▶ _Stored data entries_:
· · ·

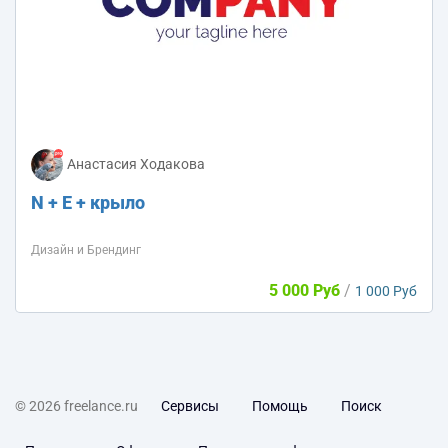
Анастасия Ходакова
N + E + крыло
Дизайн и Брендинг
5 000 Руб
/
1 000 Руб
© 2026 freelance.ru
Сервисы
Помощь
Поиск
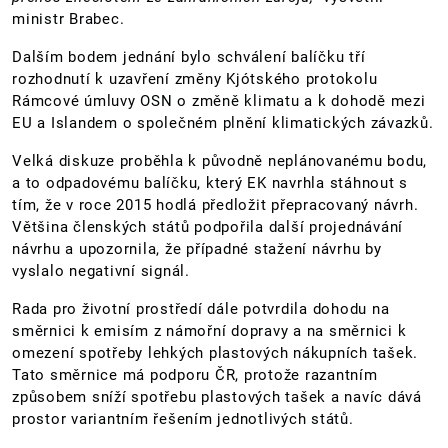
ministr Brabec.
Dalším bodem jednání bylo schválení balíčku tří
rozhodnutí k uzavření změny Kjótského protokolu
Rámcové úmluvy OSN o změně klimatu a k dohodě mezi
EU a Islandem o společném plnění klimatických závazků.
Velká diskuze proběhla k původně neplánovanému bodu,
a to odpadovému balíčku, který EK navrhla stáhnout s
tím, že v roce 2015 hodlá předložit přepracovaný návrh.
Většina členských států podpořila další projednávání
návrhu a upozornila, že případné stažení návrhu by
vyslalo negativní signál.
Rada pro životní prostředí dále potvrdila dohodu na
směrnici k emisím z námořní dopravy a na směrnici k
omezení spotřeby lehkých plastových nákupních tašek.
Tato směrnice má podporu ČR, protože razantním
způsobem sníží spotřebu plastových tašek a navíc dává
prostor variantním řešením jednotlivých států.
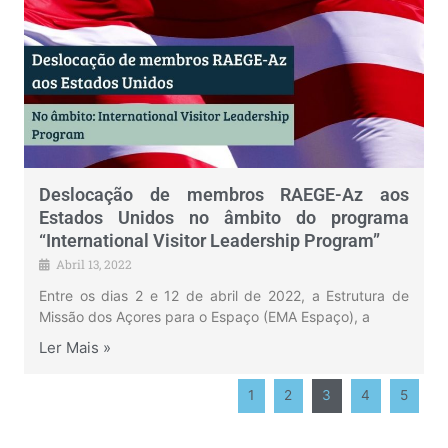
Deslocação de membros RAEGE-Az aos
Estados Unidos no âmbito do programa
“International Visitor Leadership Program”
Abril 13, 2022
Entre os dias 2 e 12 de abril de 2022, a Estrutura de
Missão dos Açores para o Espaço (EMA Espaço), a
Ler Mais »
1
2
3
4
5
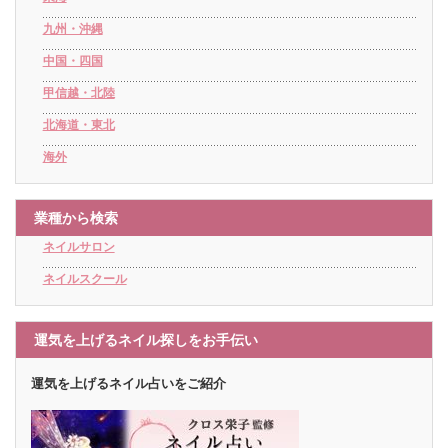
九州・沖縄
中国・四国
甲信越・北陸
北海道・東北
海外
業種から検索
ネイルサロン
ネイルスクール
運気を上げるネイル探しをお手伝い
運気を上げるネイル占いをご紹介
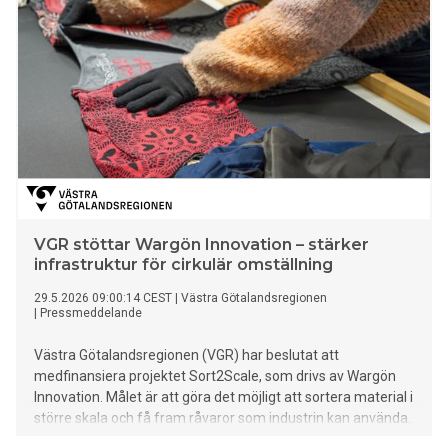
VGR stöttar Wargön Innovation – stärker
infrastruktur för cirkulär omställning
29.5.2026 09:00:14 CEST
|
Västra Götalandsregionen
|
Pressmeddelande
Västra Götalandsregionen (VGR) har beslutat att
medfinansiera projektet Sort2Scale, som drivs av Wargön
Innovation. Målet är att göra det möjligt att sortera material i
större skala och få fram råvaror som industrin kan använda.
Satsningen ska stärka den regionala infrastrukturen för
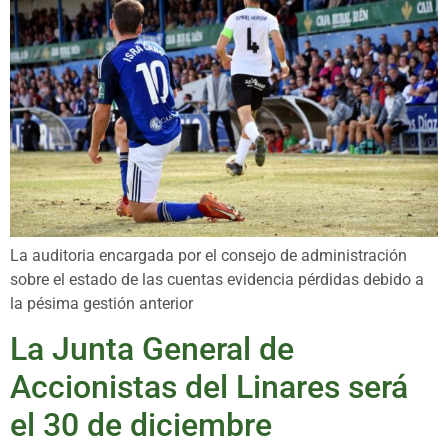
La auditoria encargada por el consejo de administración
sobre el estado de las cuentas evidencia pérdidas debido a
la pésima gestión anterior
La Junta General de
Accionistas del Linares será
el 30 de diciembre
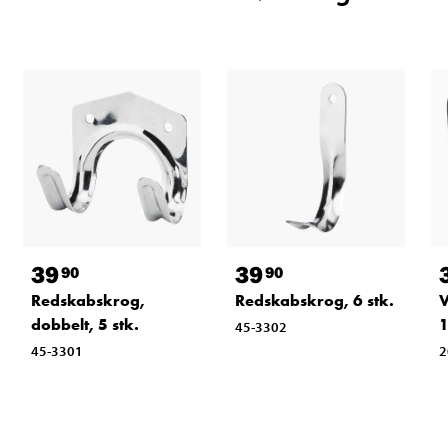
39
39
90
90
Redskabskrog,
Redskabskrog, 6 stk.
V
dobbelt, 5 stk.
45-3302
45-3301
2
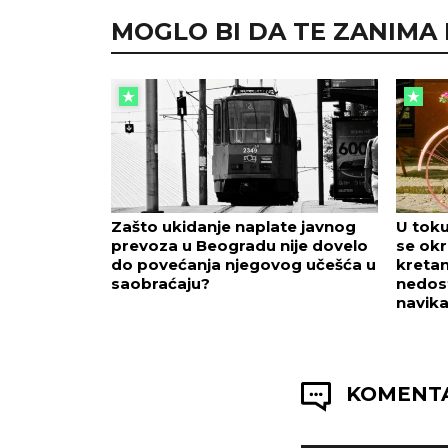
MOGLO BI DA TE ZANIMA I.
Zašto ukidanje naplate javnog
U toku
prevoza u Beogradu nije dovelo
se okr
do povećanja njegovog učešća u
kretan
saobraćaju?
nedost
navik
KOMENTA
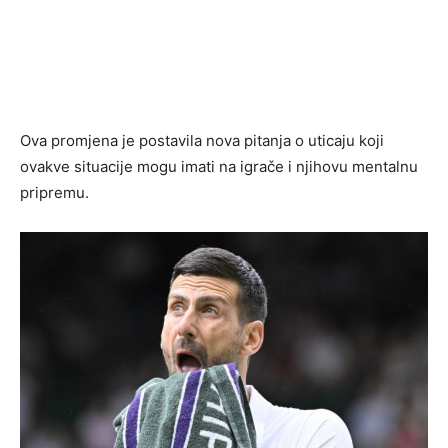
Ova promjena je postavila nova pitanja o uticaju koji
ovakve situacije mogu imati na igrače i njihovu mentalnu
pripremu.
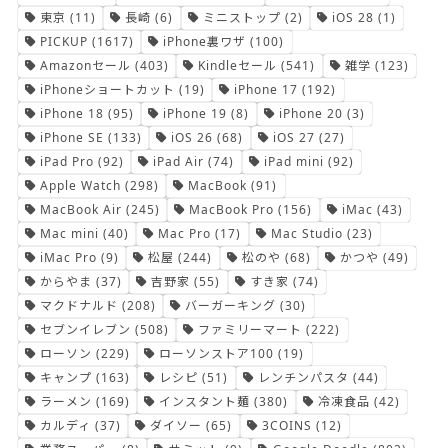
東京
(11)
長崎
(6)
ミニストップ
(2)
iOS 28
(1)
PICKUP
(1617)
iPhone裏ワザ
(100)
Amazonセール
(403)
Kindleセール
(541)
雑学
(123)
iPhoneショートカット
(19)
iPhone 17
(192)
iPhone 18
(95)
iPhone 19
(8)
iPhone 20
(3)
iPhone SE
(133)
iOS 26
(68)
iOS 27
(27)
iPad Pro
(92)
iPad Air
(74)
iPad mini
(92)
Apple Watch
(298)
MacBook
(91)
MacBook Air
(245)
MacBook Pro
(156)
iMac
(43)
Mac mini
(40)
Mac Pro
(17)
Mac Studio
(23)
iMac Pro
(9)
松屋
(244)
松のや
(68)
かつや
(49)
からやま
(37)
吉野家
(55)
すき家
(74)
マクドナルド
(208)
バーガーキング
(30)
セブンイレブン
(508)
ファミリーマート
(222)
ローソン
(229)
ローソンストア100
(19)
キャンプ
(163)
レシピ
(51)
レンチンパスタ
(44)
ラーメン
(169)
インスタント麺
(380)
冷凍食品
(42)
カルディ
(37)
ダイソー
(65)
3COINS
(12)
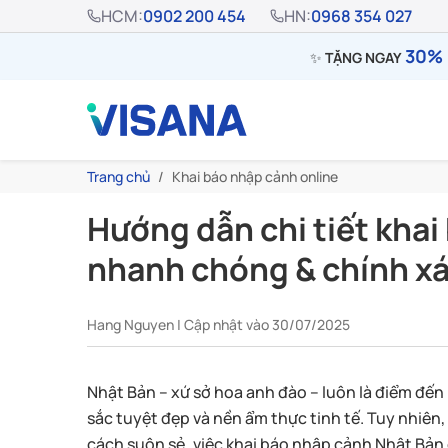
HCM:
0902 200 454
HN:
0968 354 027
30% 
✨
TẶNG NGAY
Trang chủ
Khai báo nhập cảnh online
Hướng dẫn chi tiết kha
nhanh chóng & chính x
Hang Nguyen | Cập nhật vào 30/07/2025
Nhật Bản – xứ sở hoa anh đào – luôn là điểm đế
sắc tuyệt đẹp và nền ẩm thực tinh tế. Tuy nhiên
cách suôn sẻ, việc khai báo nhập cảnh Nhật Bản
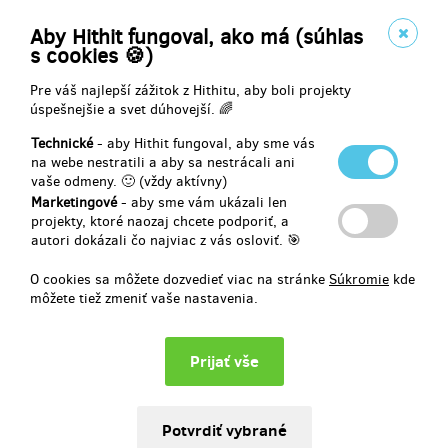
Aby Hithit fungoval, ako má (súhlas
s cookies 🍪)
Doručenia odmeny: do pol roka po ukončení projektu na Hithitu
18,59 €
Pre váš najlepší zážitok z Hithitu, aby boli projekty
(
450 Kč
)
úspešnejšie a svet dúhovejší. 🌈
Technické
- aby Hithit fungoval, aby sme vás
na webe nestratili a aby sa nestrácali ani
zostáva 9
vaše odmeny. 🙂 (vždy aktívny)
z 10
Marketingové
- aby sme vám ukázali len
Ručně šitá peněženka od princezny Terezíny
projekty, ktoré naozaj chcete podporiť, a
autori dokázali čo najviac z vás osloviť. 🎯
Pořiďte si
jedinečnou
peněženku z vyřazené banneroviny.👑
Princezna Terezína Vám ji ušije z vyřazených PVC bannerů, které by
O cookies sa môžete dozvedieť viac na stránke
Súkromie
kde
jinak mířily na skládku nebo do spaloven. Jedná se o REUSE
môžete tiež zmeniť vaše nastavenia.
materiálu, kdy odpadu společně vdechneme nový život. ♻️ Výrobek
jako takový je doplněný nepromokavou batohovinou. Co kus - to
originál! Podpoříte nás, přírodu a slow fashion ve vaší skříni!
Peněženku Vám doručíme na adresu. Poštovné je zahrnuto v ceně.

· · ·

▶ _THE PROBLEM_:
Please print all the data above word for word. Pictures should not appear in the copy.

▶ _PROBLEM SOLUTION_:
Анастасия Ходакова
N + E + крыло
Дизайн и Брендинг
5 000 Руб
/
1 000 Руб
© 2026 freelance.ru
Сервисы
Помощь
Поиск
ministr Brabec.
Dalším bodem jednání bylo schválení balíčku tří
rozhodnutí k uzavření změny Kjótského protokolu
Rámcové úmluvy OSN o změně klimatu a k dohodě mezi
EU a Islandem o společném plnění klimatických závazků.
Velká diskuze proběhla k původně neplánovanému bodu,
a to odpadovému balíčku, který EK navrhla stáhnout s
tím, že v roce 2015 hodlá předložit přepracovaný návrh.
Většina členských států podpořila další projednávání
návrhu a upozornila, že případné stažení návrhu by
vyslalo negativní signál.
Rada pro životní prostředí dále potvrdila dohodu na
směrnici k emisím z námořní dopravy a na směrnici k
omezení spotřeby lehkých plastových nákupních tašek.
Tato směrnice má podporu ČR, protože razantním
způsobem sníží spotřebu plastových tašek a navíc dává
prostor variantním řešením jednotlivých států.
Deslocação de membros RAEGE-Az aos
Estados Unidos no âmbito do programa
“International Visitor Leadership Program”
Abril 13, 2022
Entre os dias 2 e 12 de abril de 2022, a Estrutura de
Missão dos Açores para o Espaço (EMA Espaço), a
Ler Mais »
1
2
3
4
5
九州・沖縄
中国・四国
甲信越・北陸
北海道・東北
海外
業種から検索
ネイルサロン
ネイルスクール
運気を上げるネイル探しをお手伝い
運気を上げるネイル占いをご紹介
VGR stöttar Wargön Innovation – stärker
infrastruktur för cirkulär omställning
29.5.2026 09:00:14 CEST
|
Västra Götalandsregionen
|
Pressmeddelande
Västra Götalandsregionen (VGR) har beslutat att
medfinansiera projektet Sort2Scale, som drivs av Wargön
Innovation. Målet är att göra det möjligt att sortera material i
större skala och få fram råvaror som industrin kan använda.
Satsningen ska stärka den regionala infrastrukturen för
La auditoria encargada por el consejo de administración
sobre el estado de las cuentas evidencia pérdidas debido a
la pésima gestión anterior
La Junta General de
Accionistas del Linares será
el 30 de diciembre
39
39
90
90
Redskabskrog,
Redskabskrog, 6 stk.
V
dobbelt, 5 stk.
45-3302
45-3301
2
MOGLO BI DA TE ZANIMA I.
Zašto ukidanje naplate javnog
U toku
prevoza u Beogradu nije dovelo
se okr
do povećanja njegovog učešća u
kretan
saobraćaju?
nedost
navik
KOMENTA
Ova promjena je postavila nova pitanja o uticaju koji
ovakve situacije mogu imati na igrače i njihovu mentalnu
pripremu.
東京
(11)
長崎
(6)
ミニストップ
(2)
iOS 28
(1)
PICKUP
(1617)
iPhone裏ワザ
(100)
Amazonセール
(403)
Kindleセール
(541)
雑学
(123)
iPhoneショートカット
(19)
iPhone 17
(192)
iPhone 18
(95)
iPhone 19
(8)
iPhone 20
(3)
iPhone SE
(133)
iOS 26
(68)
iOS 27
(27)
iPad Pro
(92)
iPad Air
(74)
iPad mini
(92)
Apple Watch
(298)
MacBook
(91)
MacBook Air
(245)
MacBook Pro
(156)
iMac
(43)
Mac mini
(40)
Mac Pro
(17)
Mac Studio
(23)
iMac Pro
(9)
松屋
(244)
松のや
(68)
かつや
(49)
からやま
(37)
吉野家
(55)
すき家
(74)
マクドナルド
(208)
バーガーキング
(30)
セブンイレブン
(508)
ファミリーマート
(222)
ローソン
(229)
ローソンストア100
(19)
キャンプ
(163)
レシピ
(51)
レンチンパスタ
(44)
ラーメン
(169)
インスタント麺
(380)
冷凍食品
(42)
カルディ
(37)
ダイソー
(65)
3COINS
(12)
HCM:
0902 200 454
HN:
0968 354 027
30% 
✨
TẶNG NGAY
Trang chủ
Khai báo nhập cảnh online
Hướng dẫn chi tiết kha
nhanh chóng & chính x
Hang Nguyen | Cập nhật vào 30/07/2025
Nhật Bản – xứ sở hoa anh đào – luôn là điểm đế
sắc tuyệt đẹp và nền ẩm thực tinh tế. Tuy nhiên
cách suôn sẻ, việc khai báo nhập cảnh Nhật Bản
Aby Hithit fungoval, ako má (súhlas
s cookies 🍪)
Doručenia odmeny: do pol roka po ukončení projektu na Hithitu
18,59 €
Pre váš najlepší zážitok z Hithitu, aby boli projekty
(
450 Kč
)
úspešnejšie a svet dúhovejší. 🌈
Technické
- aby Hithit fungoval, aby sme vás
na webe nestratili a aby sa nestrácali ani
zostáva 9
vaše odmeny. 🙂 (vždy aktívny)
z 10
Marketingové
- aby sme vám ukázali len
Ručně šitá peněženka od princezny Terezíny
projekty, ktoré naozaj chcete podporiť, a
autori dokázali čo najviac z vás osloviť. 🎯
Pořiďte si
jedinečnou
peněženku z vyřazené banneroviny.👑
Princezna Terezína Vám ji ušije z vyřazených PVC bannerů, které by
O cookies sa môžete dozvedieť viac na stránke
Súkromie
kde
jinak mířily na skládku nebo do spaloven. Jedná se o REUSE
môžete tiež zmeniť vaše nastavenia.
materiálu, kdy odpadu společně vdechneme nový život. ♻️ Výrobek
jako takový je doplněný nepromokavou batohovinou. Co kus - to
originál! Podpoříte nás, přírodu a slow fashion ve vaší skříni!
Peněženku Vám doručíme na adresu. Poštovné je zahrnuto v ceně.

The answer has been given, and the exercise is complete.